Belgrade showed initial interest in bidding for the 2010 Summer Youth Olympics, going so far to attend the initial workshop in Lausanne, Switzerland at the IOC headquarters. However, the city withdrew, declaring an intention to bid for the second edition instead.

- Jakarta, Indonesia

Jakarta had been confirmed, but ultimately did not bid.

- Moscow, Russia

Moscow was the finalist along with eventual winner Singapore in the contest for the 2010 YOG. Moscow declared it would bid for future editions, but did not bid for this edition.

- Rabat, Morocco
Rabat, the capital and second largest city in Morocco was planning to bid for the Youth Olympic Games 2014 but didn't.
- New Delhi, India

Citing the experience it will have gained in hosting the 2008 Commonwealth Youth Games in Pune, and the 2010 Commonwealth Games in New Delhi, Indian Olympic Association president Suresh Kalmadi has declared the intention to bid for the 2014 Games, as well as possibly the 2020 edition of the regular Games.

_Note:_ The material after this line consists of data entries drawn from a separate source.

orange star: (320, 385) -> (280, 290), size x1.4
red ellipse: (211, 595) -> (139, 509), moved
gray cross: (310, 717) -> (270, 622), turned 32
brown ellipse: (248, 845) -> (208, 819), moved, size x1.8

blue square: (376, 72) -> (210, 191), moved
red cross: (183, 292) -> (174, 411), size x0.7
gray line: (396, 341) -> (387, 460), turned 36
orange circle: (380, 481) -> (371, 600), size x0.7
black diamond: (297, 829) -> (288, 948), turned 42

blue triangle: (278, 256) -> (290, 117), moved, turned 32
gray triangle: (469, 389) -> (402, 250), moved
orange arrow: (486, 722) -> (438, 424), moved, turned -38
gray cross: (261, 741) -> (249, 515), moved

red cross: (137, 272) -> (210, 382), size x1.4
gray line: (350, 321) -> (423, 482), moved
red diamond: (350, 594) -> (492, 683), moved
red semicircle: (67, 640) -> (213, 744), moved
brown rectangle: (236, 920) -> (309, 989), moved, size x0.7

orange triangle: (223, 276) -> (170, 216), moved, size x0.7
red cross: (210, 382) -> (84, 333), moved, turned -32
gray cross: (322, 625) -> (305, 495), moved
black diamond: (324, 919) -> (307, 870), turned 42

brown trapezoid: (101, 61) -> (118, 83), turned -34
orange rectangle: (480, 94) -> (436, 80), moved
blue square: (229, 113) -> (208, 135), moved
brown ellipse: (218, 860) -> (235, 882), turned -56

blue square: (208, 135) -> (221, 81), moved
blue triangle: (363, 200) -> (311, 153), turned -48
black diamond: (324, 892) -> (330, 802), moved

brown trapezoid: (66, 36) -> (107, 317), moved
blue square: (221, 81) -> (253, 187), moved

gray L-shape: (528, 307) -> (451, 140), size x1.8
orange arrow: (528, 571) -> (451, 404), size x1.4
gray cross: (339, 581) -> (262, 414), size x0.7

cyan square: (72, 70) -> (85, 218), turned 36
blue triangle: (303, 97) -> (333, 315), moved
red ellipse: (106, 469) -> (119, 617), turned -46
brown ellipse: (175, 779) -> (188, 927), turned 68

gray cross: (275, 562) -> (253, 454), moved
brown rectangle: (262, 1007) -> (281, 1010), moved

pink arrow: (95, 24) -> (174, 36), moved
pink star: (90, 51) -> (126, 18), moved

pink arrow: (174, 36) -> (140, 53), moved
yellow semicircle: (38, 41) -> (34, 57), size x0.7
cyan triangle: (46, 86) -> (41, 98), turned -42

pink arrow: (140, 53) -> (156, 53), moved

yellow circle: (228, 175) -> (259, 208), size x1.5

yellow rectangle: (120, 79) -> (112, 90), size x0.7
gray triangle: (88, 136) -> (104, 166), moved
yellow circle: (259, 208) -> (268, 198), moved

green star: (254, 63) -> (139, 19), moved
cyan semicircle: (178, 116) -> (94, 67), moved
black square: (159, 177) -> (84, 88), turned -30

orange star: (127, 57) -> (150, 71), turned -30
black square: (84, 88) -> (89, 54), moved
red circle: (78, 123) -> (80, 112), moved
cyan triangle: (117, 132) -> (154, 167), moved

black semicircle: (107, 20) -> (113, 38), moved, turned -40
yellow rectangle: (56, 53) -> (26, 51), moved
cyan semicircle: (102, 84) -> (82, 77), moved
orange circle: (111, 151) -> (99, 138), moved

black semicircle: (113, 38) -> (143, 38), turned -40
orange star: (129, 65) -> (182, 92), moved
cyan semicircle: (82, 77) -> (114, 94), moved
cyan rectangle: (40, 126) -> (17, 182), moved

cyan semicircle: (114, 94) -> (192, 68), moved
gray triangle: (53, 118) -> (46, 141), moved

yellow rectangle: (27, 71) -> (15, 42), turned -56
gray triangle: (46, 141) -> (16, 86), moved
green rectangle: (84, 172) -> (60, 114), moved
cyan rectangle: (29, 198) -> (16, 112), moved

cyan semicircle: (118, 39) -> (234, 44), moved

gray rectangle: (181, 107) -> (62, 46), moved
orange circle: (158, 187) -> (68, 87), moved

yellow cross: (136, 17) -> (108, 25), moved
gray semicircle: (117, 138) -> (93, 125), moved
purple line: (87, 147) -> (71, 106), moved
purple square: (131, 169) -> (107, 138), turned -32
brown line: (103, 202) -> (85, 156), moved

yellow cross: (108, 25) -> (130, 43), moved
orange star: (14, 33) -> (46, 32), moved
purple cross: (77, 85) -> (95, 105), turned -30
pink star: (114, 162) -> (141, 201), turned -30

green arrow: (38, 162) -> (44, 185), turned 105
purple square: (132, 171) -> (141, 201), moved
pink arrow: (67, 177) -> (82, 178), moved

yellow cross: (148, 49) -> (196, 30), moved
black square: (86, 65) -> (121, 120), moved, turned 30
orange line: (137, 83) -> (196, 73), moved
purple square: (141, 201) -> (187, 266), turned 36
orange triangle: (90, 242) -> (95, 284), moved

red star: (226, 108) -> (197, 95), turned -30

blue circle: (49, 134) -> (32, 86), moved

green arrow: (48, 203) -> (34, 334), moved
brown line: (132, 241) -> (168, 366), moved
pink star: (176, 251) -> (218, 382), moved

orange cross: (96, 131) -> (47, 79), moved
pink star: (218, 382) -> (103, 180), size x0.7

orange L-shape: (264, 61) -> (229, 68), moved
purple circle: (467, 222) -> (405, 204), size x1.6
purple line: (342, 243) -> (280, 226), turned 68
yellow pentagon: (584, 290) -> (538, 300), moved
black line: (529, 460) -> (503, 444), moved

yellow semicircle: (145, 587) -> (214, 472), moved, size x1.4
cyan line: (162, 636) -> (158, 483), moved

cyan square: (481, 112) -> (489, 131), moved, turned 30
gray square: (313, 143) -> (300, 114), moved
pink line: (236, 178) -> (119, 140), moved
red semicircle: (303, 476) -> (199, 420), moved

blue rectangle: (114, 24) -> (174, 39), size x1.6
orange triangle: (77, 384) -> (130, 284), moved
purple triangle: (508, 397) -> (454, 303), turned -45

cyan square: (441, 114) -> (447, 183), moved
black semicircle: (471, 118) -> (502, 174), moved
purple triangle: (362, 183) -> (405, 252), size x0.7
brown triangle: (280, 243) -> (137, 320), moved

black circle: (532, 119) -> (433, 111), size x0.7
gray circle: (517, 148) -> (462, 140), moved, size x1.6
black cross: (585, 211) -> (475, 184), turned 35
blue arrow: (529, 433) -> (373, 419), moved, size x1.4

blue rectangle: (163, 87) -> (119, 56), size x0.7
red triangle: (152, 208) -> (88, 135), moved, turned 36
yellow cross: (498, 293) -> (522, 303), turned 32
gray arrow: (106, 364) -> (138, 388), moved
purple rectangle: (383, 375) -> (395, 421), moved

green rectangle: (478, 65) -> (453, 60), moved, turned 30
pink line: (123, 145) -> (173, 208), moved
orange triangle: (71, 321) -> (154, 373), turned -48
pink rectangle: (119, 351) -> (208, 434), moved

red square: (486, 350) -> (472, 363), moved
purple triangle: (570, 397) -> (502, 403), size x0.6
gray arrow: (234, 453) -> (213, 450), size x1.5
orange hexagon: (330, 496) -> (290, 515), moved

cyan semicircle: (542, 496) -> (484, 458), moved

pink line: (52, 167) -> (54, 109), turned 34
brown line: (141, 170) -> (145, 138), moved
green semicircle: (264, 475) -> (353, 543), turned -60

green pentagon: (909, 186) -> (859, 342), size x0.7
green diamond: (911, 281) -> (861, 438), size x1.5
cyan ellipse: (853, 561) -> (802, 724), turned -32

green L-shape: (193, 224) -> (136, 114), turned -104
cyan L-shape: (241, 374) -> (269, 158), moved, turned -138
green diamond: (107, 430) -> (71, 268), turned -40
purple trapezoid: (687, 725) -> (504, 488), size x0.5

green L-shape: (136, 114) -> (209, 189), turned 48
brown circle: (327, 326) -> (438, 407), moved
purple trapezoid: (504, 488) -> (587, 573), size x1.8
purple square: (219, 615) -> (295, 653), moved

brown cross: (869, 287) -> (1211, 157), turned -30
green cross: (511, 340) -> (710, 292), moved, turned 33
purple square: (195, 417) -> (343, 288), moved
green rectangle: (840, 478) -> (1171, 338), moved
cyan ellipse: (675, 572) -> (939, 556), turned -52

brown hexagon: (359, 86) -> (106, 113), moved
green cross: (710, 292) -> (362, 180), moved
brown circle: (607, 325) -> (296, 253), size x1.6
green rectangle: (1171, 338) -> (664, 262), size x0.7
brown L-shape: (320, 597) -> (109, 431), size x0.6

- Rouen, Toulouse and Dunkirk, France

Three French cities had expressed interest in bidding for the Games. The French NOC decided in October 2008 to bid for the 2018 Winter Olympics with Annecy instead.

- Monterrey, Mexico

Students of the universities of Monterrey supported hosting the Games. The MOC passed over Monterrey in favor of Guadalajara, which will have valuable infrastructure from hosting the 2011 Pan American Games. The Monterrey 2014 Foundation declared it would bid for 2018 if Guadalajara loses this bid.